What you shouldn’t underestimate tho’ is the type of spud you need. A waxy potato will end up making a dry croquake (can’t be arsed to keep writing fishcake/croquette) when not using butter. A floury type (Maris Piper, Desiree, Fianna etc) will make your little spheres of moorishness succulent and soft – even when eaten cold for breakfast.
So this is not a rigid recipe but a base one open for a multitude of adaptations containing either fish, meat and cheese. And it also gives me the excuse for doing something I’ve never attempted before – uploading a picture of the crime itself.
The basic plan is to have roughly 1 part mashed potato to 1 part filling when it comes to fish, 2 parts potato to 1 part filling when ham or cheese or whatever.
Here goes then for my Crab & Prawn (or not) Croquakes
½kg of peeled and quartered floury potatoes
2 tins of crab meat
200 grams of raw prawns (black tiger, purple goat, turquoise vole etc)
2 teaspoons of crab paste (optional)
4 cloves of garlic
Salt & pepper
2 eggs for egging
Plain flour and breadcrumbs for......
"Deep" oil
Peel your garlic cloves and bung them, with the spuds, into a saucepan. Drain the tins of crabmeat into the pan too so as not to waste any flavour (don’t forget to give each tin a good squeeze – there be a lot of cheap water in them there cans and we don’t want water in our croquettes). Fill up with tapable water, add a little salt and boil until nice and soft.
In the meantime empty your crab into a large mixing bowl. Peel your prawns, cut each one into 4 or 5 bits and throw expertly into the crab. Add the crab paste (and here is my first pic
When the potatoes and garlic are cooked they are drained and mashed.

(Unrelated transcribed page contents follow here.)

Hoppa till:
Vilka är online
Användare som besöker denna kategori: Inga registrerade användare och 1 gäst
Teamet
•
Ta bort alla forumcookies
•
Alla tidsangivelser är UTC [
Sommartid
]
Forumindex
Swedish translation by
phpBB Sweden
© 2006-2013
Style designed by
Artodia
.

I love my Ikea bought potato ricer which is basically a huge garlic press. If you have one of these then you can “rice” straight into the bowl of crab and prawn mix. Otherwise mash them in a separate bowl before chucking over into the crustaceans. Please never consider liquidizing or blitzing potatoes – this will release starches which will ruin everything, turning it into glue.
Mix well and season with salt & pepper. The way to form into perfect ping-pong sized balls is to keep one’s Madame Palm and her Five Beautiful Daughters moist by sporadically dipping your hand into a bowl of water so as to stop the mixture sticking. Place each ball onto a sheet of grease-proof paper.

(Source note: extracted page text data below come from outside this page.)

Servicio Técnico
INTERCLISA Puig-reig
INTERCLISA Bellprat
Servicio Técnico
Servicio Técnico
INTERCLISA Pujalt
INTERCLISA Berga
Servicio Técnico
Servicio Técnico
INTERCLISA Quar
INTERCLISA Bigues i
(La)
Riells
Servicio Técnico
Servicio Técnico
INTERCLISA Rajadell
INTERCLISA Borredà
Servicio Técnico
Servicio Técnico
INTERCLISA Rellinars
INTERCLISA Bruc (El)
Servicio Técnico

Next one has to flour, egg and breadcrumb ones balls. Standard procedure for most of us. The oil temperature should be about 170-180 °c and fry in batches appropriate for the size of your fat receptacle until golden brown, texture like sun etc. Here, for the curious, is a picture of my balls…..
Alternative additives to the base croquakes could be flaked hot-smoked haddock, salmon or herring (I’ve made some wicked ones using home smoked garfish), ham and/or cheese. You can also put in chopped parsley, chilli or chives. Finely chopped fried mushrooms go well with cheese if you squeeze the life out of them after frying.